From 1972 to 1978, Zöller was a member of the municipal council in his birthplace, Eisenbach, and following its incorporation, from 1978 to 2002, he served on the city council of Obernburg. Since 1978, he has also been a member of the district council of Miltenberg, where he was the chairman of the CSU faction from 1984 to 1987.
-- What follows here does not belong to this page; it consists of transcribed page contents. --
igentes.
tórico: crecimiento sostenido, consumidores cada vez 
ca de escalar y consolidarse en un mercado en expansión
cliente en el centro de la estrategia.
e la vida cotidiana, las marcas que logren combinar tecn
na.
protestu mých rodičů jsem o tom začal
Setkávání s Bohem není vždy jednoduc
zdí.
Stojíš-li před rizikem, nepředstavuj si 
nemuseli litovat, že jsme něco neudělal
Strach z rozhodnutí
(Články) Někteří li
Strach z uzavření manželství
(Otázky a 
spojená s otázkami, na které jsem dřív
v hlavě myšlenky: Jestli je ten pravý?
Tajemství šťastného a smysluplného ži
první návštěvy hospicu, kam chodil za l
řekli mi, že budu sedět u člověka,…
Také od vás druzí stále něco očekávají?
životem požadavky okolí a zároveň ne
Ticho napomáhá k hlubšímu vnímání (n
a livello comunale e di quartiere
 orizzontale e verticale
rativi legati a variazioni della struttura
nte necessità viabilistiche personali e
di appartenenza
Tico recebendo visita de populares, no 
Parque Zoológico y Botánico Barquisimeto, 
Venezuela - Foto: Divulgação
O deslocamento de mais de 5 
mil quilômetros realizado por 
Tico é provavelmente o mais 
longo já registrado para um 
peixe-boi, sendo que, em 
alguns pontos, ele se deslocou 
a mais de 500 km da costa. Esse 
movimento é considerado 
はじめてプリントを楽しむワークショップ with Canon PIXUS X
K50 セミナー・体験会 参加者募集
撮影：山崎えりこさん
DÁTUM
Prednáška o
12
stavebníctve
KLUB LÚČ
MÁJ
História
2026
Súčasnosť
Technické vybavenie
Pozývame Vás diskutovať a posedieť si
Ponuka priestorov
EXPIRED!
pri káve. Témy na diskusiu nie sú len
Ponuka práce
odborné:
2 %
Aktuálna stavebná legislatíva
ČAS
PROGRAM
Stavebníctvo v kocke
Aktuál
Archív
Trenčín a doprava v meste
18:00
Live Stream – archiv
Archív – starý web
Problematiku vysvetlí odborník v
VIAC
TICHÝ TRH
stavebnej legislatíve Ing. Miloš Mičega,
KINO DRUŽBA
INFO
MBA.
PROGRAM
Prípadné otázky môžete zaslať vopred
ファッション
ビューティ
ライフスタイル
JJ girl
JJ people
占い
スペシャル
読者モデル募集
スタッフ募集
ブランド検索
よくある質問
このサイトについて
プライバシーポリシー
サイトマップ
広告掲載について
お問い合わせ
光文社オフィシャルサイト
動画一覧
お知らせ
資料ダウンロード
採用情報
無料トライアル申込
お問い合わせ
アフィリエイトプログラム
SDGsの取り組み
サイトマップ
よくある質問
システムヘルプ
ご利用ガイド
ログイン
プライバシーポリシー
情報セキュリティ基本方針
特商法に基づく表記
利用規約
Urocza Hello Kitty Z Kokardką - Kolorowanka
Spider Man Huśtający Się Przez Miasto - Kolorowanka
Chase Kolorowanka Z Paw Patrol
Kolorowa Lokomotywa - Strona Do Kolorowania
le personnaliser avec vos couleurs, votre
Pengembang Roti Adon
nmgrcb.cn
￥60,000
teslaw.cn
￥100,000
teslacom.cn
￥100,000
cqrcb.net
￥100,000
Starting in 1990, Zöller was a member of the German Bundestag. Within this role, he served as the health policy spokesperson for the CSU state group from 1994 to 2005 and as the deputy chair of the Bundestag Committee on Health or Health and Social Security from 1998 to 2005. Additionally, from 2002 to 2004, he was the chair of the working group on Health and Social Security, Family, Seniors, Women, and Youth within the CSU state group. He gained attention in the Bundestag for his frequent interjections.

On 26 November 2004, Wolfgang Zöller succeeded the resigned Horst Seehofer as the Deputy Chairman of the CDU/CSU parliamentary group, responsible for Health and Social Security. From November 2005, his responsibilities extended to include Health, Nutrition, Agriculture, and Consumer Protection. Since November 2009, he has been the Patient Advocate of the Federal Government.

Wolfgang Zöller consistently entered the Bundestag as a directly elected representative for the Main-Spessart electoral district. In the 2005 Bundestag election, he secured 56.8% of the first-past-the-post votes. In the 2009 Bundestag election, he defended his direct mandate with 52.4% of the first-past-the-post votes against seven competitors.

He did not run for re-election in the 2013 Bundestag election.

On 28 April 2014, Federal Minister of Health Hermann Gröhe appointed Zöller as the Commissioner for health policy cooperation with Greece. He fulfilled this role voluntarily at the Federal Ministry of Health.

==Personal life==
Wolfgang Zöller is Catholic, married, and the father of two children.